Chapter 27 covered the built-in MCP server that ships with Tina4. It exposes framework internals for AI-assisted development. This chapter goes further: you build your own MCP servers that expose your application's business logic.

A CRM system exposes customer lookup. An accounting system exposes invoice queries. A warehouse system exposes inventory checks. Any domain logic that an AI assistant should access becomes an MCP tool.


2. Creating an MCP Server

Import McpServer and create an instance on any path:

typescript
import { McpServer } from "@tina4/core";

const mcp = new McpServer("/api/my-tools", "My App Tools", "1.0.0");

The server registers HTTP endpoints at:

  • POST /api/my-tools/message -- JSON-RPC message handler
  • GET /api/my-tools/sse -- SSE endpoint for client discovery

Register it with the router in your server setup:

typescript
mcp.registerRoutes(router);

3. Registering Tools with mcpTool

The mcpTool function registers a handler as an MCP tool.

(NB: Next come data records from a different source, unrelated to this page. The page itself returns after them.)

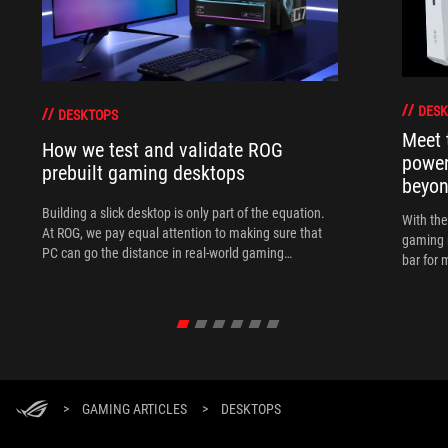
DESK
DESKTOPS
Meet 
How we test and validate ROG
power
prebuilt gaming desktops
beyo
Building a slick desktop is only part of the equation.
With th
At ROG, we pay equal attention to making sure that
gaming 
PC can go the distance in real-world gaming
bar for 
scenarios.
>
GAMING ARTICLES
>
DESKTOPS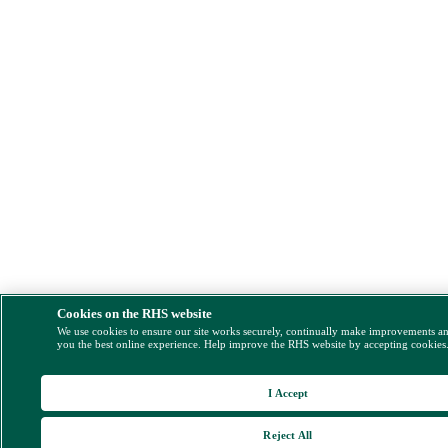
Cookies on the RHS website
We use cookies to ensure our site works securely, continually make improvements a
you the best online experience. Help improve the RHS website by accepting cookies
I Accept
Reject All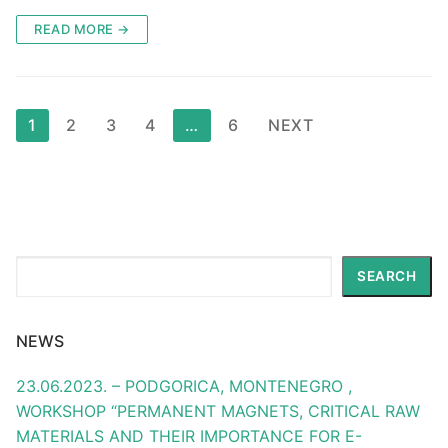
READ MORE →
Posts
1
2
3
4
…
6
NEXT
pagination
Search
SEARCH
NEWS
23.06.2023. – PODGORICA, MONTENEGRO ,
WORKSHOP “PERMANENT MAGNETS, CRITICAL RAW
MATERIALS AND THEIR IMPORTANCE FOR E-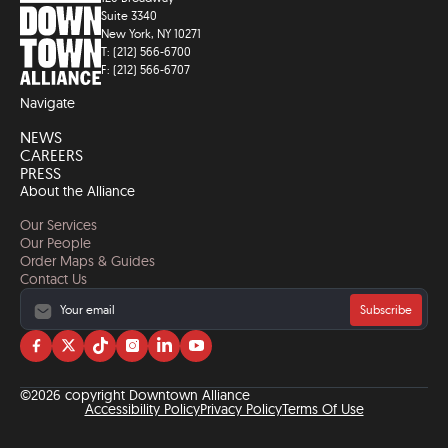
Suite 3340
New York, NY 10271
T: (212) 566-6700
F: (212) 566-6707
Navigate
NEWS
CAREERS
PRESS
About the Alliance
Our Services
Our People
Order Maps & Guides
Contact Us
Subscribe
Visit
Visit
Visit
Visit
Visit
Visit
us
us
us
us
us
us
on
on
on
on
on
on
©2026 copyright Downtown Alliance
facebook
twitter
tiktok
instagram
linkedin
YouTube
Accessibility Policy
Privacy Policy
Terms Of Use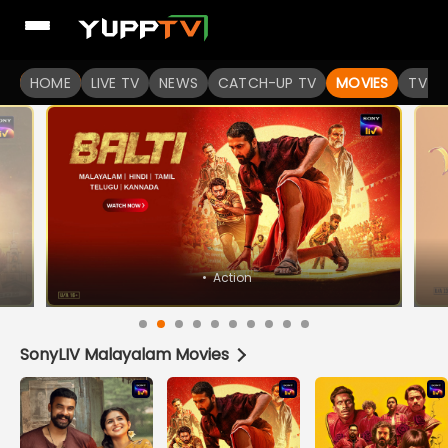
Watch Popular Indian movies Online HD Quality | YuppFlix
HOME
LIVE TV
NEWS
CATCH-UP TV
MOVIES
TV S
SonyLIV Malayalam Movies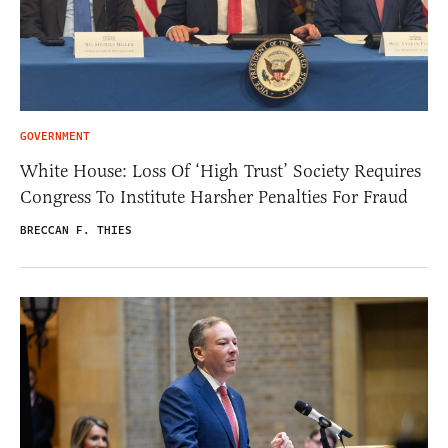
GOVERNMENT
White House: Loss Of ‘High Trust’ Society Requires
Congress To Institute Harsher Penalties For Fraud
BRECCAN F. THIES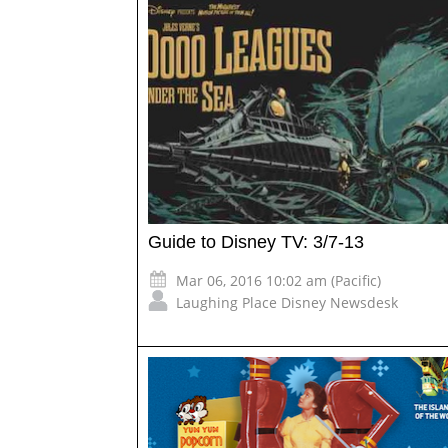
Guide to Disney TV: 3/7-13
Mar 06, 2016 10:02 am (Pacific)
Laughing Place Disney Newsdesk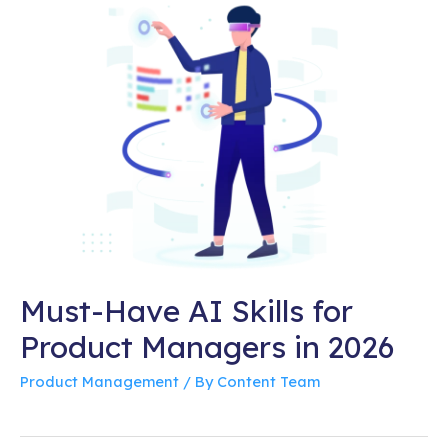
Must-Have AI Skills for
Product Managers in 2026
Product Management
/ By
Content Team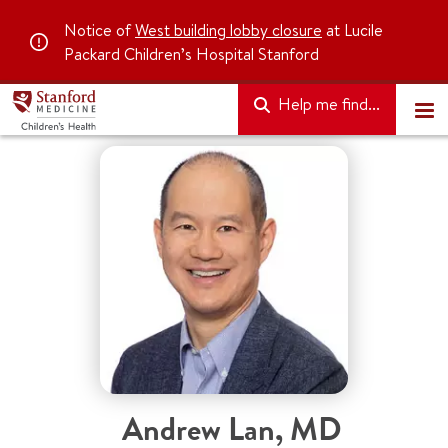
Notice of
West building lobby closure
at Lucile
Packard Children’s Hospital Stanford
Help me find...
Andrew Lan, MD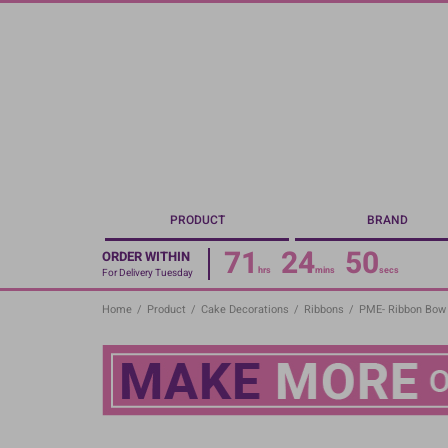
Skip
to
main
content
PRODUCT
BRAND
71
24
49
ORDER WITHIN
hrs
mins
secs
For Delivery Tuesday
Home
/
Product
/
Cake Decorations
/
Ribbons
/
PME- Ribbon Bow 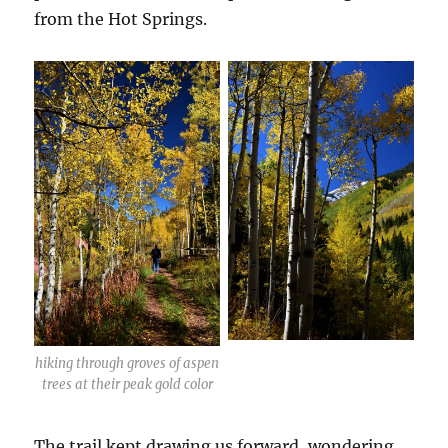
from the Hot Springs.
hiking through groves of aspen
trees at their peak gold color
The trail kept drawing us forward, wondering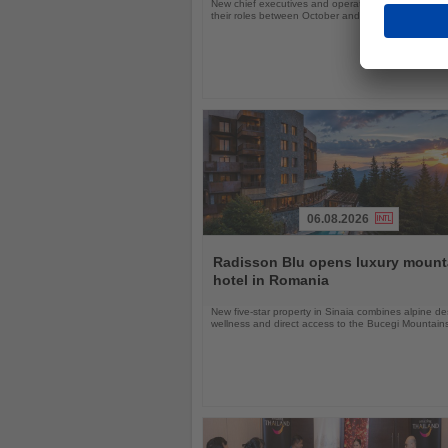
New chief executives and operations leaders will t
their roles between October and November 2026
06.08.2026
Read
the
Radisson Blu opens luxury mount
News
hotel in Romania
New five-star property in Sinaia combines alpine de
wellness and direct access to the Bucegi Mountain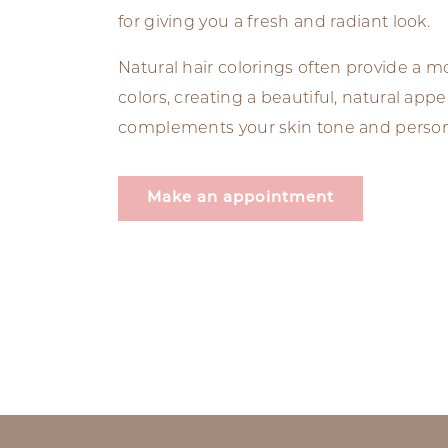
for giving you a fresh and radiant look.
Natural hair colorings often provide a 
colors, creating a beautiful, natural app
complements your skin tone and personal
Make an appointment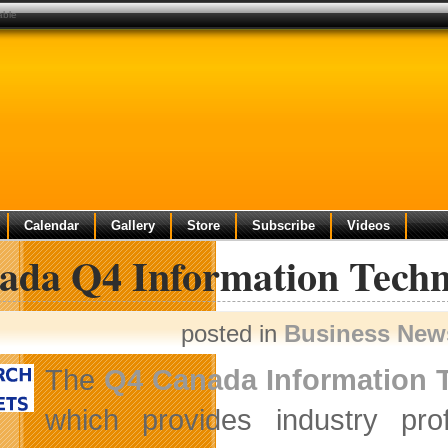
able
Calendar
Gallery
Store
Subscribe
Videos
ada Q4 Information Techn
posted in
Business New
The
Q4 Canada Information 
which provides industry prof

Parameter metadata becomes the input schema:

typescript
import { McpServer, mcpTool, schemaFromParams } from "@tina4/core";

const mcp = new McpServer("/crm/mcp", "CRM Tools");

mcpTool("lookup_customer", "Find a customer by email", mcp, [
  { name: "email", type: "string" },
])((args) => {
  return db.fetchOne("SELECT * FROM customers WHERE email = ?", [args.email]);
});

mcpTool("recent_orders", "Get recent orders for a customer", mcp, [
  { name: "customer_id", type: "integer" },
  { name: "limit", type: "integer", default: 10 },
])((args) => {
  return db.fetch(
    "SELECT * FROM orders WHERE customer_id = ? ORDER BY created_at DESC",
    [args.customer_id], { limit: (args.limit as number) || 10 }
  );
});

The registration extracts:

  • Parameter names from the params list
  • Types from the type field ("string", "integer", "boolean", etc.)
  • Required vs optional -- parameters with defaults are optional
  • Description from the description argument

An AI assistant sees these tools and their schemas:

json
{
  "name": "lookup_customer",
  "description": "Find a customer by email",
  "inputSchema": {
    "type": "object",
    "properties": {
      "email": {"type": "string"}
    },
    "required": ["email"]
  }
}

4. Registering Resources with mcpResource

Resources are read-only data endpoints. They expose reference data that AI assistants can browse:

typescript
import { mcpResource } from "@tina4/core";

mcpResource("crm://product-catalog", "All active products", "application/json", mcp)(
  () => db.fetch("SELECT id, name, price, category FROM products WHERE active = 1")
);

mcpResource("crm://tax-rates", "Current tax rates by region", "application/json", mcp)(
  () => db.fetch("SELECT region, rate FROM tax_rates")
);

Resources are accessed via resources/list and resources/read in the MCP protocol.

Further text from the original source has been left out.